Here is a very cool intro to what was going on in the early days of silent cinema, especially for those who have become curious about the early days of movies after learning about Georges Méliès in Scorsese's Hugo.
In other news, UCLA is hosting a jaw-dropping showcase of ultra-rare films by the incomparable film experimenter Dziga Vertov. While best known for Man with a Movie Camera (1929), his other work is perhaps even more incredible, especially his Kino-Pravda newsreels, in which he displays an eye for composition and montage that is more modern and unique than even some of the most experimental filmmakers we have today.
Vertov screening info here.
If you were not aware, he was also a huge influence on Jean-Luc Godard, who formed "The Dziga Vertov Group" with Jean-Pierre Gorin in 1968, during his most political period of filmmaking.

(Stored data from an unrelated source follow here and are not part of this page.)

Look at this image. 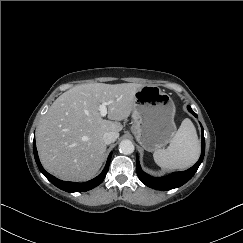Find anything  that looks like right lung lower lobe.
Instances as JSON below:
<instances>
[{
    "label": "right lung lower lobe",
    "instance_id": "right-lung-lower-lobe-1",
    "mask_svg": "<svg viewBox=\"0 0 243 243\" xmlns=\"http://www.w3.org/2000/svg\"><path fill=\"white\" fill-rule=\"evenodd\" d=\"M33 152H34V157H35V161L37 163V166L39 168V170L41 171V173L56 187L66 191V192H83V191H88L91 190L93 188H95L96 186H98L99 184H101L103 182V180L106 177V174L108 172L109 169V164L111 161V156H112V152L110 153V155L108 156L107 159V163L105 168L103 169L102 173L97 176L96 178L85 182V183H73V182H66V181H61L57 178H55L54 176H52L51 174H49L48 172H46L40 161L38 158V153L36 150V144H35V139L33 141Z\"/></svg>",
    "mask_w": 243,
    "mask_h": 243
}]
</instances>
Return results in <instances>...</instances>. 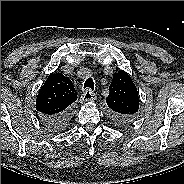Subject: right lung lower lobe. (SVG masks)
Instances as JSON below:
<instances>
[{
	"label": "right lung lower lobe",
	"mask_w": 184,
	"mask_h": 184,
	"mask_svg": "<svg viewBox=\"0 0 184 184\" xmlns=\"http://www.w3.org/2000/svg\"><path fill=\"white\" fill-rule=\"evenodd\" d=\"M70 118V110L68 109L64 113L55 115V116H41V120L45 125L50 127L51 129L53 128H60L62 127L65 123L69 121Z\"/></svg>",
	"instance_id": "98d812e1"
}]
</instances>
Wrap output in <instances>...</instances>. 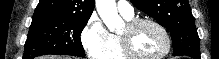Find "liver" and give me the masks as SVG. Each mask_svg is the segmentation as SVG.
Listing matches in <instances>:
<instances>
[{
    "instance_id": "6515ba94",
    "label": "liver",
    "mask_w": 219,
    "mask_h": 59,
    "mask_svg": "<svg viewBox=\"0 0 219 59\" xmlns=\"http://www.w3.org/2000/svg\"><path fill=\"white\" fill-rule=\"evenodd\" d=\"M39 59H72L71 57L67 56H53V55H48V56H42Z\"/></svg>"
}]
</instances>
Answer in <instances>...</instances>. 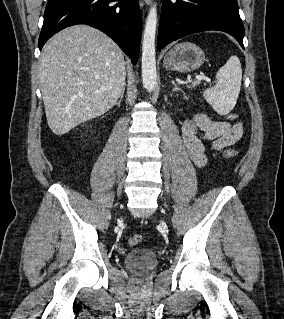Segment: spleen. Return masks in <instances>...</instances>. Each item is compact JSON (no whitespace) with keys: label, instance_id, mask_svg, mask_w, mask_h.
Segmentation results:
<instances>
[{"label":"spleen","instance_id":"3e777b00","mask_svg":"<svg viewBox=\"0 0 284 319\" xmlns=\"http://www.w3.org/2000/svg\"><path fill=\"white\" fill-rule=\"evenodd\" d=\"M217 83L203 92L205 100L219 115H227L234 108L242 81L241 63L233 55L216 73Z\"/></svg>","mask_w":284,"mask_h":319}]
</instances>
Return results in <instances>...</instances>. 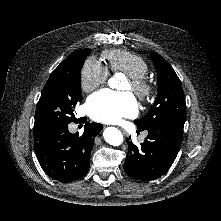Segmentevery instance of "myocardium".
<instances>
[{"mask_svg":"<svg viewBox=\"0 0 221 221\" xmlns=\"http://www.w3.org/2000/svg\"><path fill=\"white\" fill-rule=\"evenodd\" d=\"M128 82L130 84L131 91L141 102H146L150 99L153 94V85L146 77H129Z\"/></svg>","mask_w":221,"mask_h":221,"instance_id":"1","label":"myocardium"}]
</instances>
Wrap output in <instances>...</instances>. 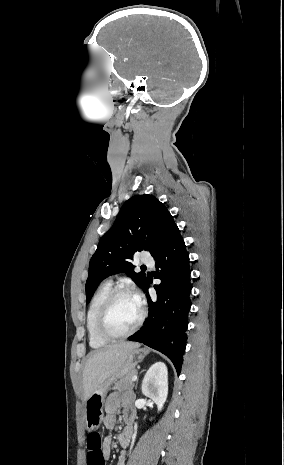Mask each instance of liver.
I'll list each match as a JSON object with an SVG mask.
<instances>
[{"label": "liver", "mask_w": 284, "mask_h": 465, "mask_svg": "<svg viewBox=\"0 0 284 465\" xmlns=\"http://www.w3.org/2000/svg\"><path fill=\"white\" fill-rule=\"evenodd\" d=\"M137 347L138 343H118L90 353L83 369V401H87L107 377L117 373L125 363L128 353Z\"/></svg>", "instance_id": "liver-1"}]
</instances>
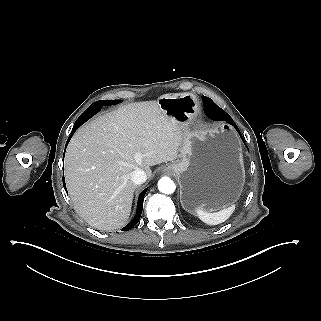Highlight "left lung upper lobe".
<instances>
[{
	"mask_svg": "<svg viewBox=\"0 0 321 321\" xmlns=\"http://www.w3.org/2000/svg\"><path fill=\"white\" fill-rule=\"evenodd\" d=\"M204 104L214 106L216 105L210 98L202 96Z\"/></svg>",
	"mask_w": 321,
	"mask_h": 321,
	"instance_id": "5c2ea615",
	"label": "left lung upper lobe"
}]
</instances>
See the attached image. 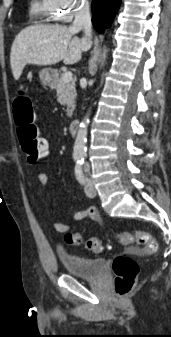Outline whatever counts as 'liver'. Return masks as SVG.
<instances>
[{
    "label": "liver",
    "instance_id": "1",
    "mask_svg": "<svg viewBox=\"0 0 171 337\" xmlns=\"http://www.w3.org/2000/svg\"><path fill=\"white\" fill-rule=\"evenodd\" d=\"M80 29L61 25H36L23 29L15 38L10 53V65L18 80L27 64L53 65L61 60L74 64L90 41L75 36Z\"/></svg>",
    "mask_w": 171,
    "mask_h": 337
}]
</instances>
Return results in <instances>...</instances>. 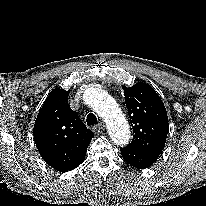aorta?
Segmentation results:
<instances>
[{
    "label": "aorta",
    "mask_w": 206,
    "mask_h": 206,
    "mask_svg": "<svg viewBox=\"0 0 206 206\" xmlns=\"http://www.w3.org/2000/svg\"><path fill=\"white\" fill-rule=\"evenodd\" d=\"M87 102L106 121L109 135L117 145L124 146L130 139V128L116 101L104 90L92 89Z\"/></svg>",
    "instance_id": "762f6f07"
}]
</instances>
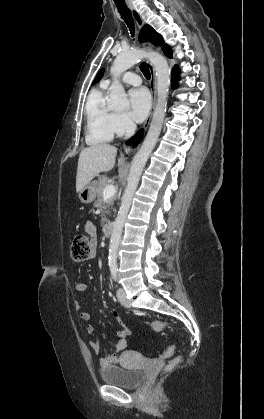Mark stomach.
Here are the masks:
<instances>
[{"mask_svg":"<svg viewBox=\"0 0 264 419\" xmlns=\"http://www.w3.org/2000/svg\"><path fill=\"white\" fill-rule=\"evenodd\" d=\"M97 195V184L95 181L88 183L79 191V198L82 203L89 204L93 202Z\"/></svg>","mask_w":264,"mask_h":419,"instance_id":"obj_1","label":"stomach"}]
</instances>
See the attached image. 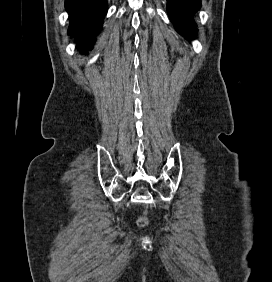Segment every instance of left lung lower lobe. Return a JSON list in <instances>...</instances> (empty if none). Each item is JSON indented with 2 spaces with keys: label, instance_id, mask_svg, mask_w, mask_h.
<instances>
[{
  "label": "left lung lower lobe",
  "instance_id": "left-lung-lower-lobe-1",
  "mask_svg": "<svg viewBox=\"0 0 272 282\" xmlns=\"http://www.w3.org/2000/svg\"><path fill=\"white\" fill-rule=\"evenodd\" d=\"M200 6L201 0H167L168 15L181 35L194 38L197 29L192 16Z\"/></svg>",
  "mask_w": 272,
  "mask_h": 282
}]
</instances>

The only negative about the show — and it is a huge one — is that unless you live there, the UCLA Billy Wilder Theater at the Hammer Museum is nigh impossible to get to. With some screenings brilliantly scheduled for 7:30 p.m. at the height of Friday night rush hour, these great works may go unseen. If you live there, please take advantage of this treasure trove of the rarest work by one of the greatest Soviet montage artists of all time. For the rest of us, we just have to be in Westwood already earlier in the day, or else allow two hours if you live on the east side or Valley. Or petition the theater to adopt a more sensible 8:30 p.m. screening time; they would start to attract bigger crowds. All L.A. theaters should consider doing this, even the Egyptian, which should know very well the traffic and parking bottleneck it sits square in the middle of!